NS-Massenmörder und Zeuge der Anklage

Großes Interesse an Buchpremiere: Auf der Basis akribischer Quellenarbeit zeichnet Dr. Jan Kreutz in seiner biographischen Studie „Karrieren der Gewalt zwischen Kaiserreich und Bundesrepublik“ die grausamen Verbrechen des Holocaust-Täters Erich von dem Bach-Zelewski (1899-1972) nach. Im Dokumentations- und Kulturzentrum Deutscher Sinti und Roma hat der Historiker seine Publikation wenige Tage nach Erscheinen als Band 13 der Studien zur Geschichte und Wirkung des Holocaust des Fritz Bauer Instituts im Göttinger Wallstein-Verlag nun erstmals öffentlich vorgestellt.

Dabei hat er nicht nur den Lebensweg des NS-Massenmörders skizziert, der nach Ende des Zweiten Weltkrieges bei den Nürnberger Prozessen als Zeuge der Anklage aufgetreten ist. Der Wissenschaftler hat auch eindrucksvoll dargestellt, wie sich der „Gewaltmanager“ in zahlreichen Selbstzeugnissen und Ego-Dokumenten immer wieder neu erfunden hat. Im Autorengespräch mit Heidrun Helwig, Wissenschaftliche Mitarbeiterin des Dokumentationszentrums, hat Jan Kreutz zudem verdeutlicht, dass die oberste Riege der SS keineswegs nur aus einer Riege im Zivilleben gescheiteter Existenzen bestand, wie das die ältere Forschung teilweise noch angenommen hat.

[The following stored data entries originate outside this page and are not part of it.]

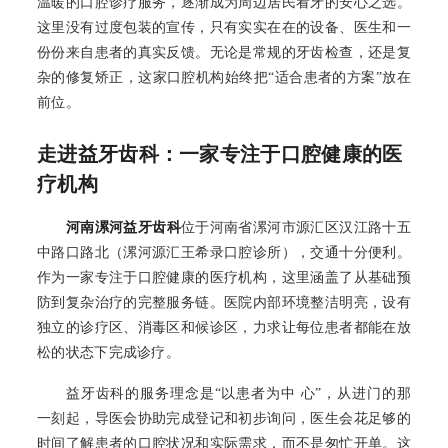
温暖的口腔诊疗服务，逐渐成为周边居民看牙的安心之选。
这里没有过度包装的宣传，只有实实在在的设备、医生和一
份份来自患者的真实反馈。无论是常规的牙齿检查，还是复
杂的修复矫正，这家口腔机构始终把“适合患者的方案”放在
前位。
走进益牙齿科：一家专注于口腔健康的医
疗机构
河南漯河益牙齿科
位于河南省漯河市源汇区汉江路十五
中路口路北（漯河源汇王希录口腔诊所），交通十分便利。
作为一家专注于口腔健康的医疗机构，这里涵盖了从基础预
防到复杂治疗的完整服务链。医院内部环境整洁明亮，设有
独立的诊疗区、消毒区和候诊区，力求让每位患者都能在放
松的状态下完成诊疗。
益牙齿科的服务理念是“以患者为中 心”，从进门的那
一刻起，导医会协助完成登记和初步询问，医生会花足够的
时间了解患者的口腔状况和实际需求，而不是匆忙开单。这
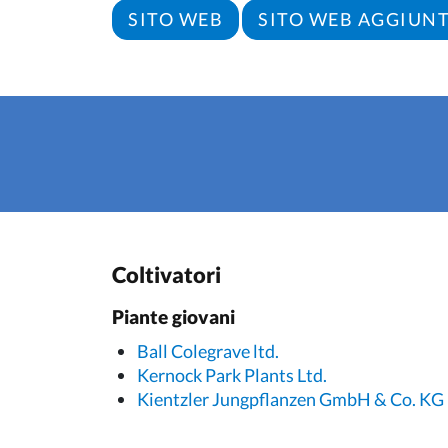
SITO WEB
SITO WEB AGGIUN
Coltivatori
Piante giovani
Ball Colegrave ltd.
Kernock Park Plants Ltd.
Kientzler Jungpflanzen GmbH & Co. KG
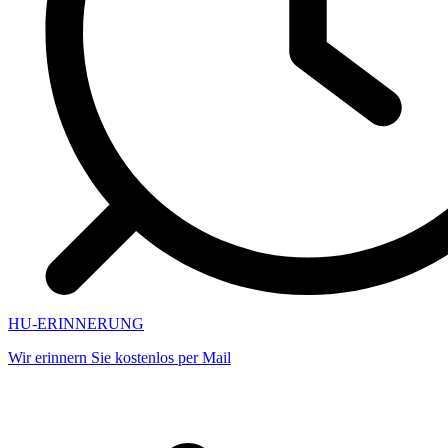
HU-ERINNERUNG
Wir erinnern Sie kostenlos per Mail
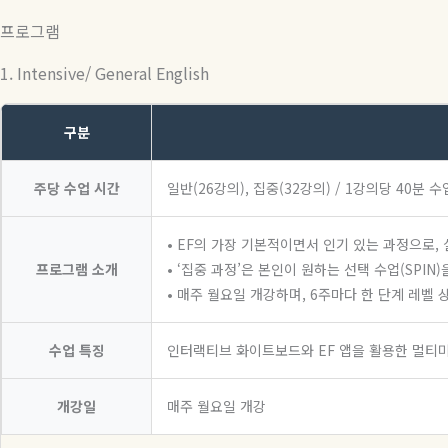
프로그램
1. Intensive/ General English
구분
주당 수업 시간
일반(26강의), 집중(32강의) / 1강의당 40분 수
• EF의 가장 기본적이면서 인기 있는 과정으로
프로그램 소개
• ‘집중 과정’은 본인이 원하는 선택 수업(SPI
• 매주 월요일 개강하며, 6주마다 한 단계 레벨
수업 특징
인터랙티브 화이트보드와 EF 앱을 활용한 멀티
개강일
매주 월요일 개강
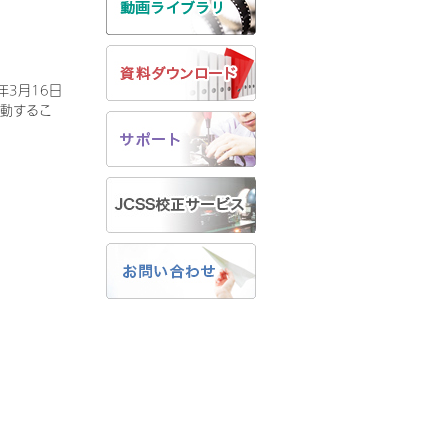
3月16日
異動するこ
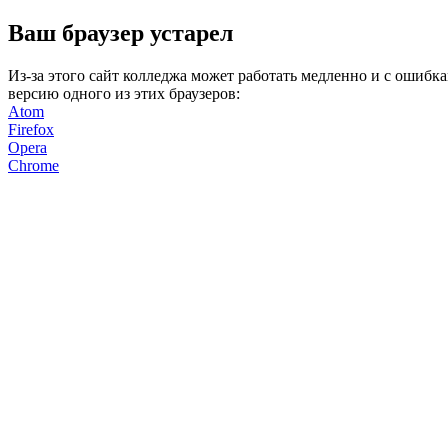
Ваш браузер устарел
Из-за этого сайт колледжа может работать медленно и с ошиб
версию одного из этих браузеров:
Atom
Firefox
Opera
Chrome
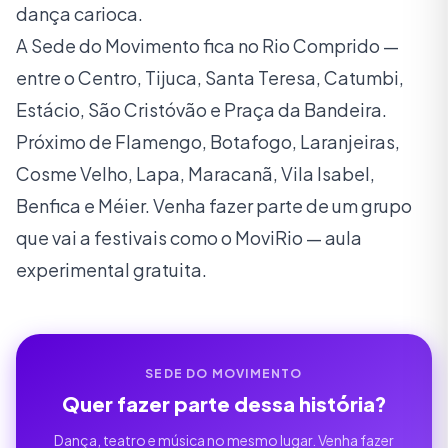
dança carioca.
A Sede do Movimento fica no Rio Comprido —
entre o Centro, Tijuca, Santa Teresa, Catumbi,
Estácio, São Cristóvão e Praça da Bandeira.
Próximo de Flamengo, Botafogo, Laranjeiras,
Cosme Velho, Lapa, Maracanã, Vila Isabel,
Benfica e Méier. Venha fazer parte de um grupo
que vai a festivais como o MoviRio — aula
experimental gratuita.
SEDE DO MOVIMENTO
Quer fazer parte dessa história?
Dança, teatro e música no mesmo lugar. Venha fazer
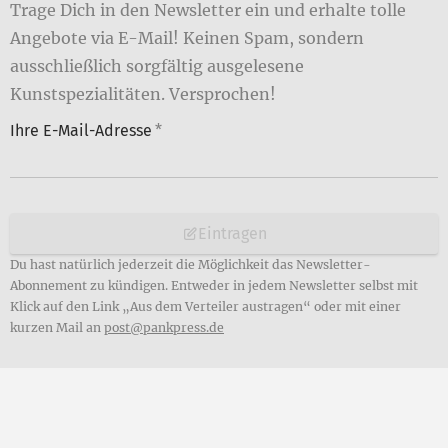
Trage Dich in den Newsletter ein und erhalte tolle
Angebote via E-Mail! Keinen Spam, sondern
ausschließlich sorgfältig ausgelesene
Kunstspezialitäten. Versprochen!
Ihre E-Mail-Adresse
*
Eintragen
Du hast natürlich jederzeit die Möglichkeit das Newsletter-
Abonnement zu kündigen. Entweder in jedem Newsletter selbst mit
Klick auf den Link „Aus dem Verteiler austragen“ oder mit einer
kurzen Mail an
post@pankpress.de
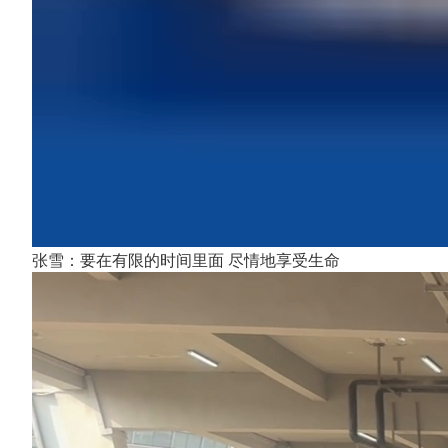
张雪：要在有限的时间里面 尽情地享受生命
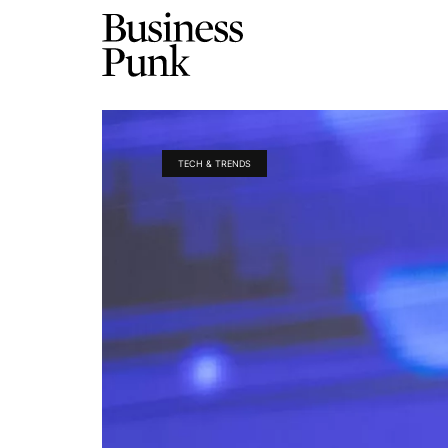
TECH & TRENDS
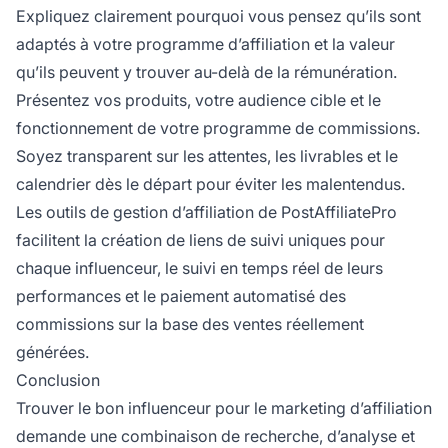
Expliquez clairement pourquoi vous pensez qu’ils sont
adaptés à votre programme d’affiliation et la valeur
qu’ils peuvent y trouver au-delà de la rémunération.
Présentez vos produits, votre audience cible et le
fonctionnement de votre programme de commissions.
Soyez transparent sur les attentes, les livrables et le
calendrier dès le départ pour éviter les malentendus.
Les outils de gestion d’affiliation de PostAffiliatePro
facilitent la création de liens de suivi uniques pour
chaque influenceur, le suivi en temps réel de leurs
performances et le paiement automatisé des
commissions sur la base des ventes réellement
générées.
Conclusion
Trouver le bon influenceur pour le marketing d’affiliation
demande une combinaison de recherche, d’analyse et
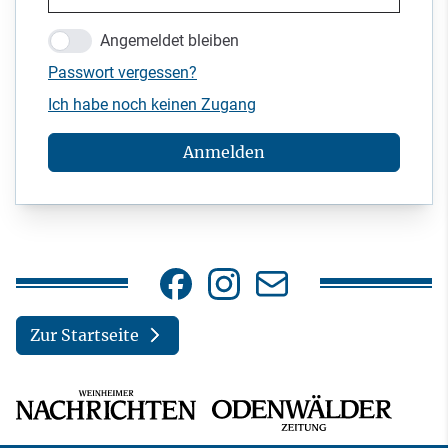
Angemeldet bleiben
Passwort vergessen?
Ich habe noch keinen Zugang
Anmelden
Zur Startseite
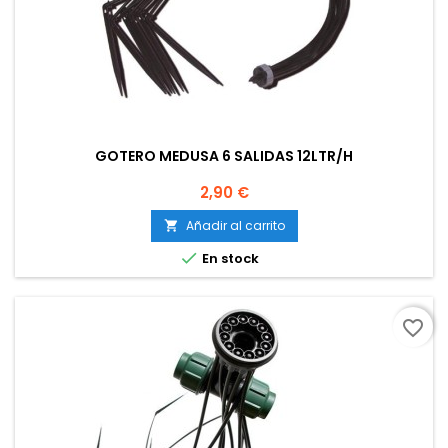
GOTERO MEDUSA 6 SALIDAS 12LTR/H
Precio
2,90 €
Añadir al carrito


En stock
favorite_border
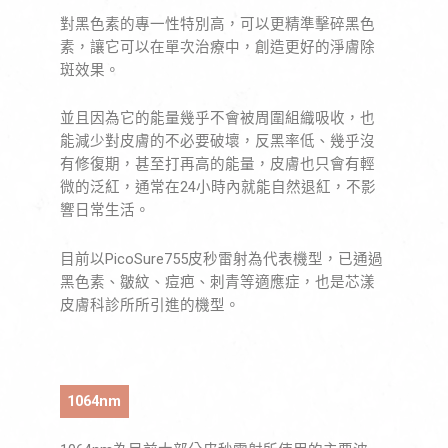
對黑色素的專一性特別高，可以更精準擊碎黑色
素，讓它可以在單次治療中，創造更好的淨膚除
斑效果。
並且因為它的能量幾乎不會被周圍組織吸收，也
能減少對皮膚的不必要破壞，反黑率低、幾乎沒
有修復期，甚至打再高的能量，皮膚也只會有輕
微的泛紅，通常在24小時內就能自然退紅，不影
響日常生活。
目前以PicoSure755皮秒雷射為代表機型，已通過
黑色素、皺紋、痘疤、刺青等適應症，也是芯漾
皮膚科診所所引進的機型。
1064nm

So konnte sich der NS-Verbrecher durch seine „enorme Anpassungsfähigkeit“ gleich in vier unterschiedlichen politischen Systemen durchsetzen. Auch das sorgte im Anschluss für eine rege Diskussion mit den zahlreichen Besucher*innen.

Erich von dem Bach-Zelewski war verantwortlich für die brutale Niederschlagung des Warschauer Aufstands der polnischen Untergrundarmee im August 1944 mit 200.000 Opfern. Als Höherer SS- und Polizeiführer Russland-Mitte hatte er zuvor den Holocaust entlang des Mittelabschnitts der Ostfront koordiniert und als Chef der Bandenkampfverbände die Strategie der Entvölkerung ganzer Landstriche durch unzählige Massenmorde angeordnet, die er im Sommer 1944 auch in Polens Hauptstadt anwandte.

Anhand der teilweise erstmals ausgewerteten Selbstzeugnisse zeigte der Historiker, wie Erich von dem Bach-Zelewski die von ihm angewendete Gewalt schreibend verarbeitete. Indem die Studie autobiographisches Schreiben als Teil des Gewaltprozesses begreift, fügt sie der Diskussion um die Täter des Holocaust einen neuen Aspekt hinzu.

Jan Kreutz war mehrere Jahre als Wissenschaftlicher Mitarbeiter am Dokumentations- und Kulturzentrum Deutscher Sinti und Roma tätig. Inzwischen erforscht er am Seminar für Geschichte und Geschichtsdidaktik der Europa-Universität Flensburg die Steuer- und Haushaltspolitik in den deutschen Kolonien.